After he receives a message from a friend from beyond the grave, Constantine sets off to find his friend’s daughter Liv who is living a normal, if unspectacular life. But she wields a powerful sixth sense she does not understand, and she’s being hunted by a cabal of evil, the Brujería, capitalizing on a “Rising Darkness” where malevolent magic grows more powerful each day. Constantine, together with best mate Chas who is struggling with a power of his own, task themselves with protecting her. During this time, Constantine meets his guardian angel Manny, who has been ordered by heaven to watch over him, for the first time.
Unable to handle the pressure of facing the Brujería, Liv skips town, but not without leaving a gift: a map that plots out where the Rising Darkness is at its most concentrated. (Behind the scenes, actress Lucy Griffiths was unable to commit to a full season’s worth TV.)
Not long after Liv leaves, Constantine meets Zed Martin, an artist blessed (or cursed) with clairsentience. Stubborn and hot headed, she forces her way into his and Chas’ operation after helping John solve a mystery in a small mining town in Pennsylvania.
In the series’ third episode, Constantine encounters his greatest rival, the voodoo priest and crime lord Papa Midnite. Possessing a cursed record that has the devil’s voice, Midnite hopes to use it to bargain for his soul but is stopped by Constantine and swears revenge.
Throughout the show Constantine, Zed, and Chas find themselves from New Orleans to Mexico City to Brooklyn, making friends — like Detective Jim Corrigan, destined to become The Spectre had the series continued — and enemies, like the demon Pazuzu and the villainous super mage Felix Faust. John is also reacquainted with old friends from his past, all of whom were involved in Newcastle and dealing with the repercussions of that night in their own way.
In the series finale, John, Zed, and Jim Corrigan rescue a young girl from a devil-worshipping serial murderer who has been strangling virgin girls after “marrying” them. Slightly heartbroken that Zed has chosen to be with Jim, Constantine confronts Manny about the Rising Darkness but does not get the answers he seeks.
In the last moments of Constantine, Papa Midnite tries to claim a bounty on John’s head placed by the Brujería. Turns out, it was Manny who placed the bounty and reveals himself to be at the head of the Brujería.

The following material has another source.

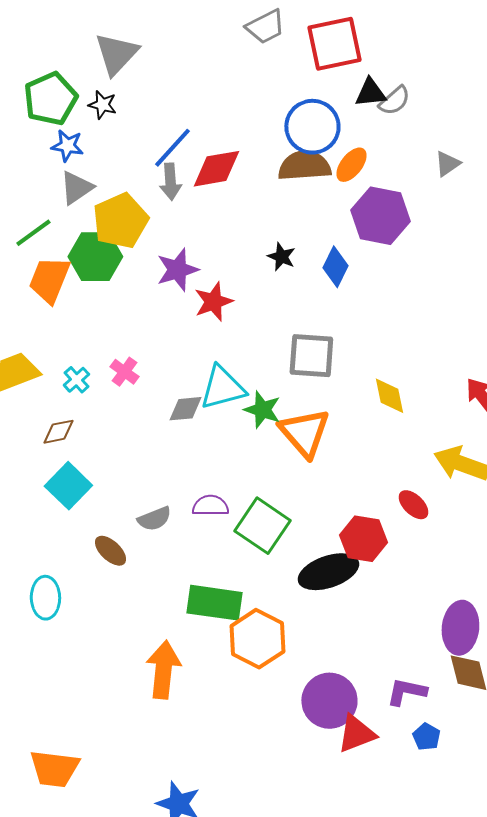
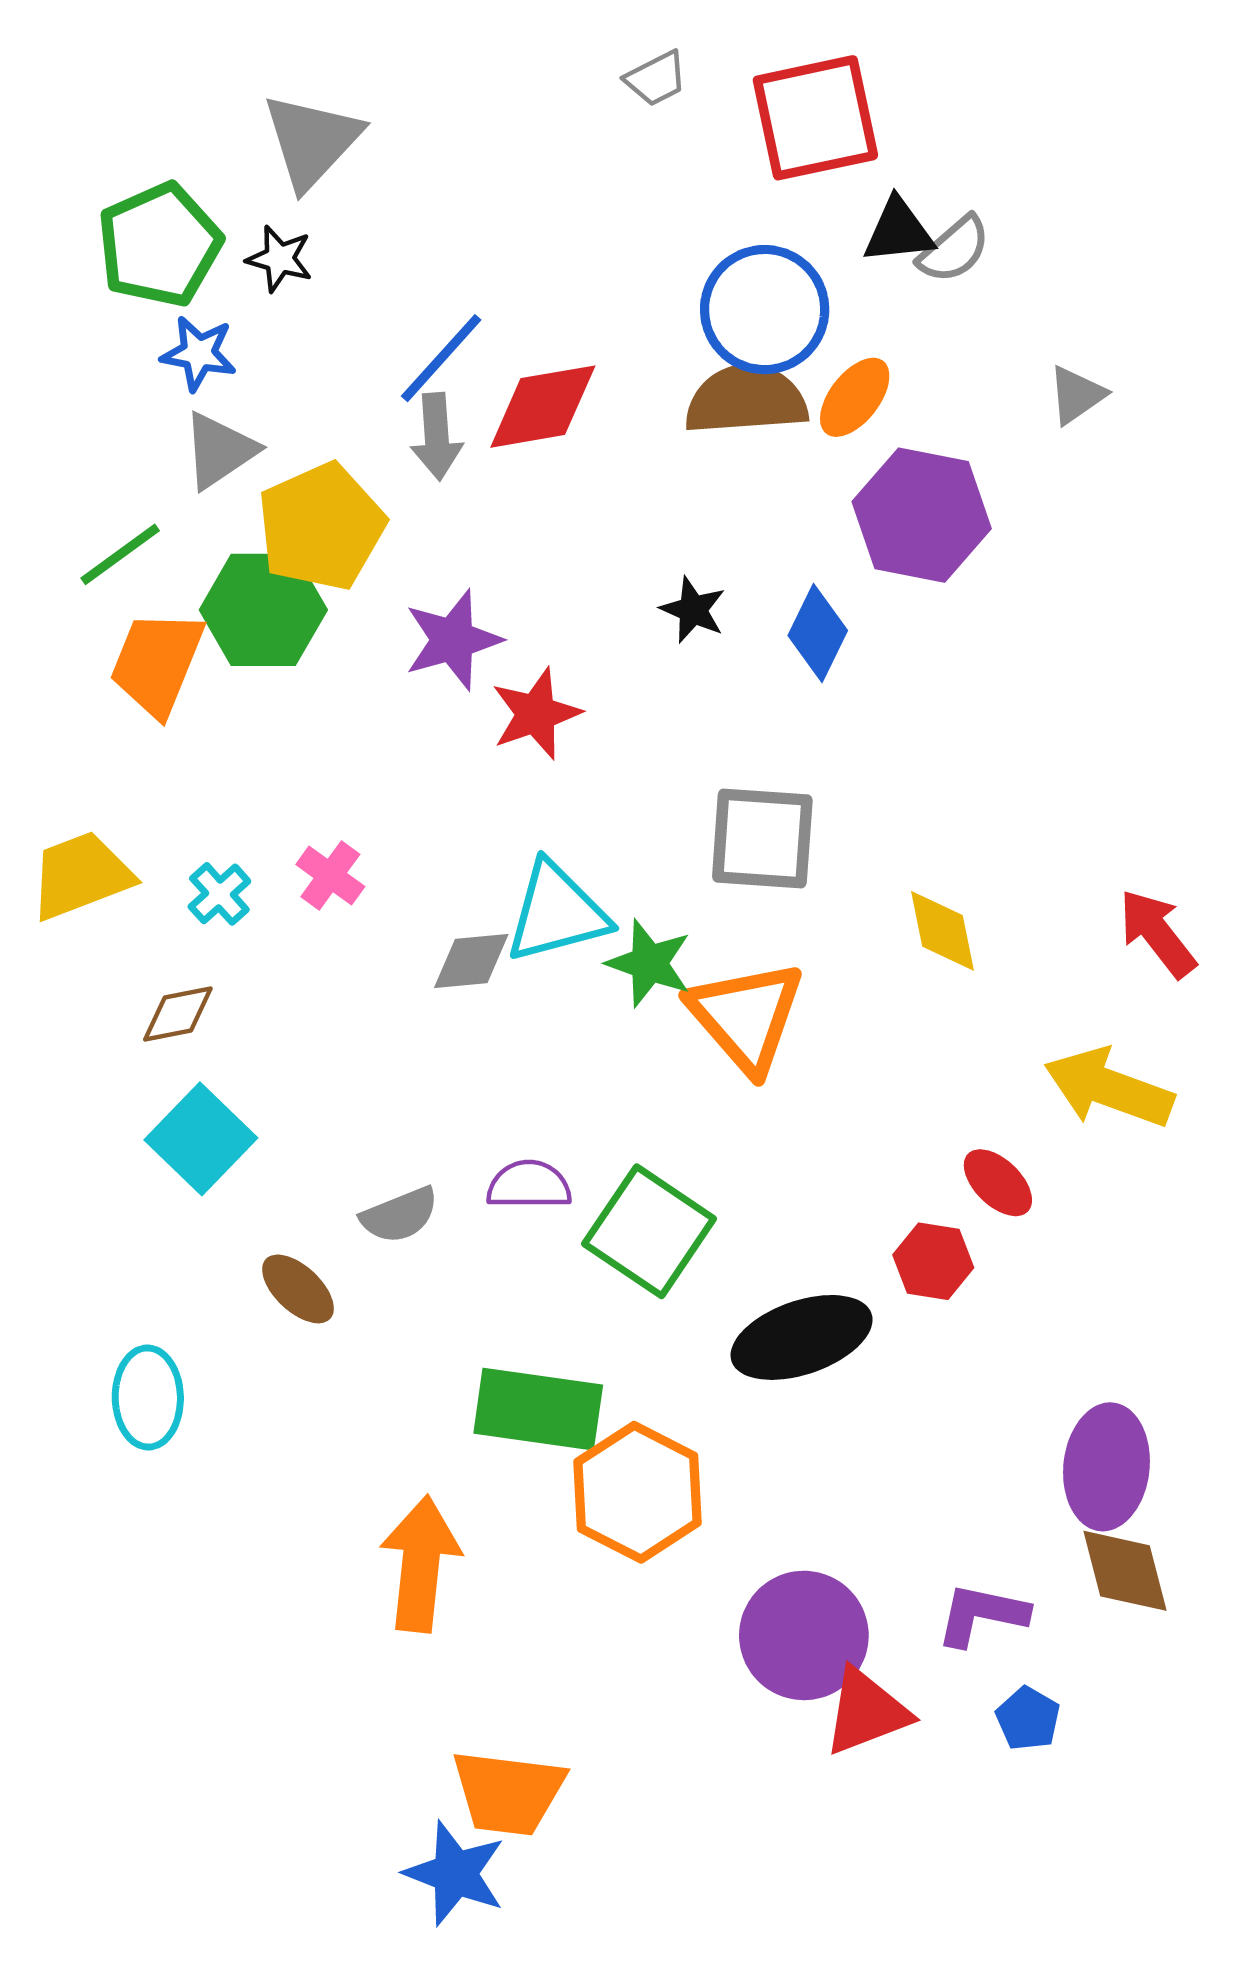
gray trapezoid: (265, 27) -> (656, 79), size x0.7
red hexagon: (363, 539) -> (933, 1261), moved, size x0.7
orange trapezoid: (54, 769) -> (508, 1793), moved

But Manny declares the hunt for John off and that he’s “off limits” for now.
The greatest trick the devil ever pulled was convincing the world he did not exist, but how about convincing the world he’s an angel?
It is unknown what Manny’s true intentions were, if he really was an angel or the Devil himself, and why he wanted to kill John Constantine in the first place. Constantine was not picked up by NBC for a second season, and efforts to shop the series to other networks like Netflix, Hulu, or NBC Universal network Syfy proved fruitless.

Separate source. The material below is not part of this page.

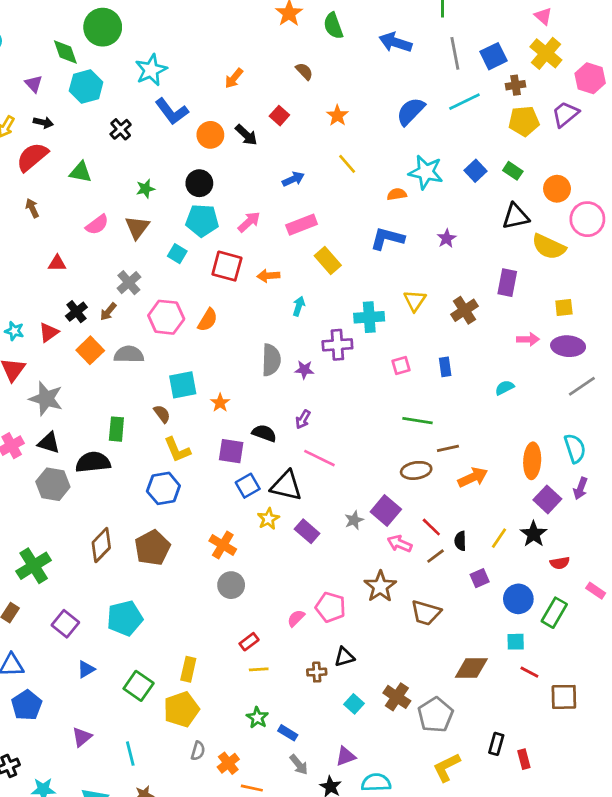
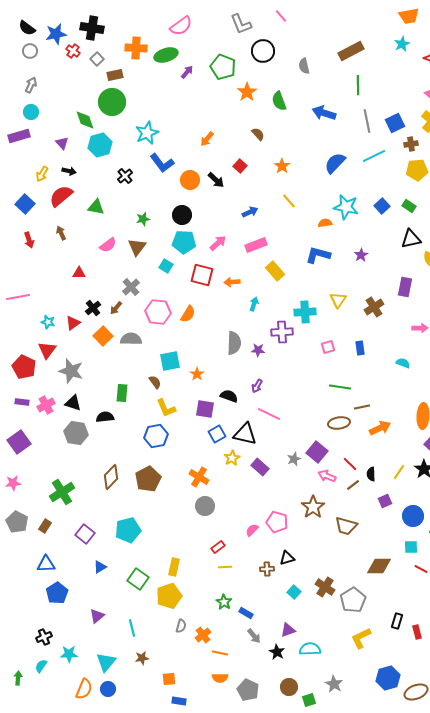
cyan semicircle: (505, 388) -> (403, 363), turned 48
black semicircle: (93, 462) -> (105, 417), size x0.7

But John Constantine will return in Arrow. The producers have confirmed that Constantine will have a hand in resurrecting Sara Lance, who will go on to fight as the White Canary in the upcoming Legends of Tomorrow crossover.

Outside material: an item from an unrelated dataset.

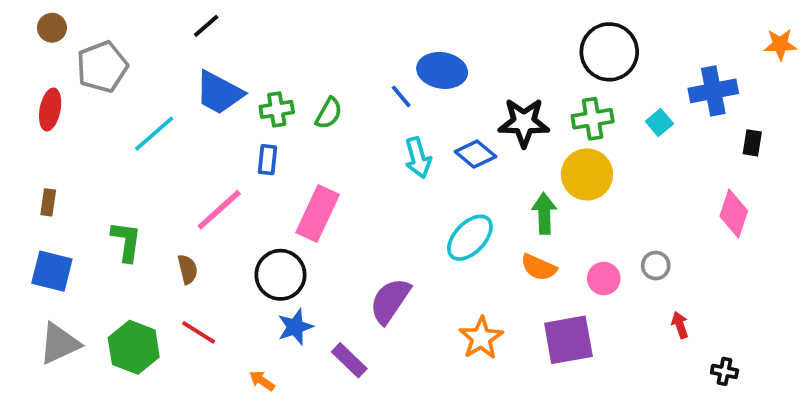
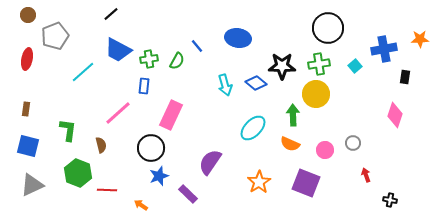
orange star: (780, 44) -> (420, 39), moved
blue line: (401, 96) -> (197, 46), moved
red line: (199, 332) -> (107, 190), moved, turned -30
purple square: (568, 340) -> (306, 183), turned 32
green hexagon: (134, 347) -> (78, 173), moved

In this week’s episode, “Restoration,” Laurel and Thea will bring Sara’s body to Nanda Parbat, the home of Malcolm Merlyn and the League of Assassins. They are in possession of the mythical Lazarus Pit, an enchanted pool that can bring the dead back to life, but if Constantine is supposed to be involved we can guess that the Pit just won’t work the way they want it to.
It’s unlikely that John will get to resolve any unfinished business, be it with Manny, the Brujería, or Astra and Nergal. (Only Matt Ryan is contracted to guest star.) Arrow isn’t his show, but Constantine’s world is firmly in the DC TV universe now. Hell and damnation exists below Star City’s relentless crime and Central City’s gateway to Earth-2 (Man, the DC Universe is kind of fucked up), and that’s where Constantine will forever dwell.
It’s certainly better than being dead.